French's stamina and knowledge about film were legendary. Every week for more than 30 years he a) watched up to a dozen films and then b) wrote 1000ish words of solid and insightful copy about a handful of them.  Because he worked for a great liberal newspaper, he was able to write whatever he wanted and he found a wide readership among people who may not have 'known' film but they knew what they liked and were persuadable to try something outside their comfort zone. Choosing a theme suggested by one or more of that week's films, he'd flesh out the ideas and put them into a cultural context. Not a lot different from writing a regular blog except that he was good enough and early enough to parlay his experience and creativity into a living wage. By empowering and widening the world-view of thousands of middle-Englanders he did an enormous amount for increasing the concentration of compassion, tolerance and appreciation of The Other. A recent interview with Philip French.
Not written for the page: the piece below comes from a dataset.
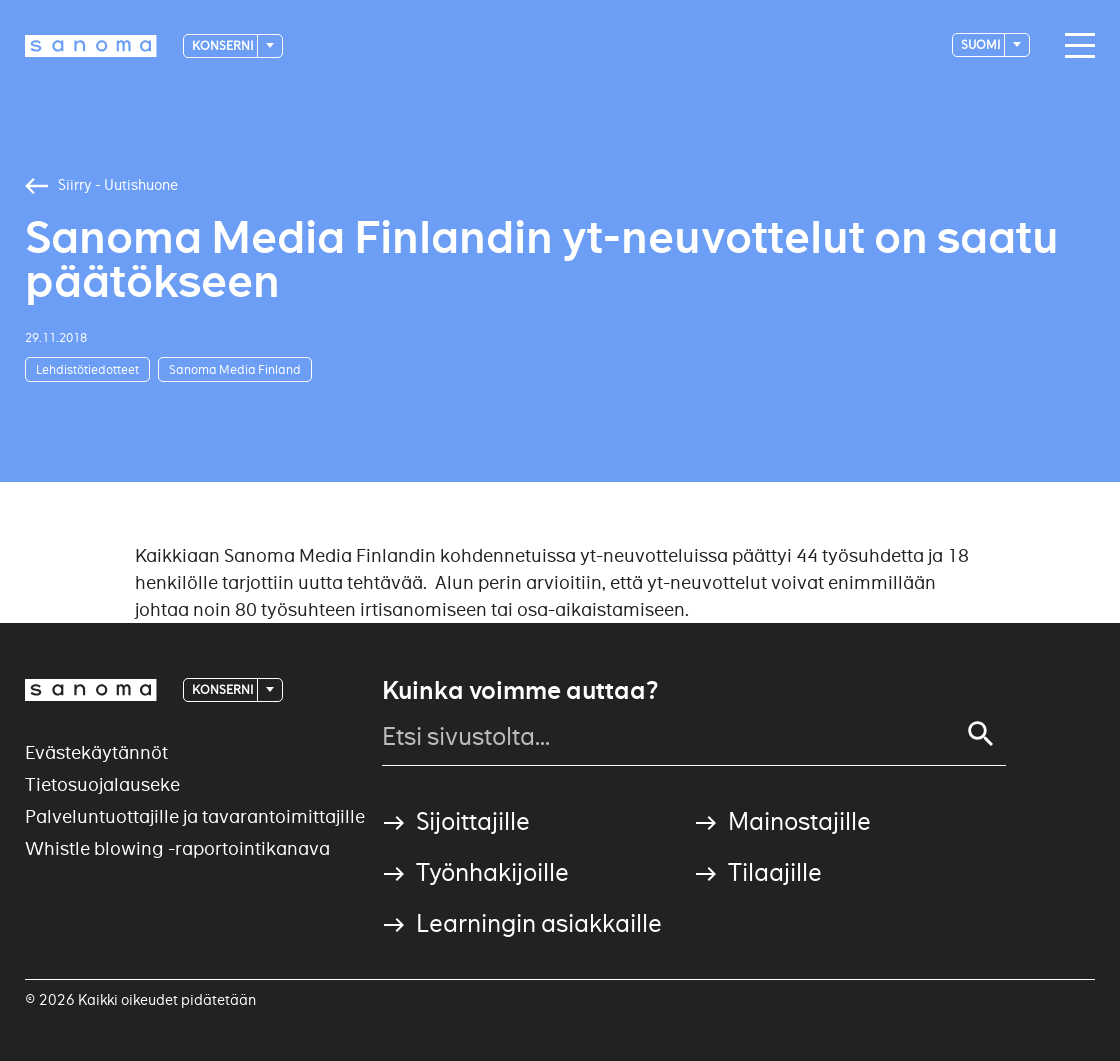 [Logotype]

His favorite movie of all time was a dark timeless morality play called Bad Day at Black Rock (1955 dir John Sturges, stellar cast) in which one-armed war-veteran Spencer Tracey, in his last film, turns up at Nowheresville, Boondock County looking for the family of a dead fellow-combatant. He's not to be bullied.  You can scoot through a long list of reviews written by French: Stalag 17 - The Manchurian Candidate - The Ladykillers - Au Revoir Les Enfants [a take from Siskel & Ebert] - My Dinner with Andr√© [previously on The Blob].  The last two films in the list were directed by Louis Malle.  His autobiography Malle on Malle [available for $0.01] is based on a series of interviews of le grand fromage by Philip French.  Like this: My Dinner with Louis ??

Roger Ebert, the late, great American film critic, passed on in 2013, now Philip French.  Whoever is writing film reviews in English now is standing on the shoulders of giants.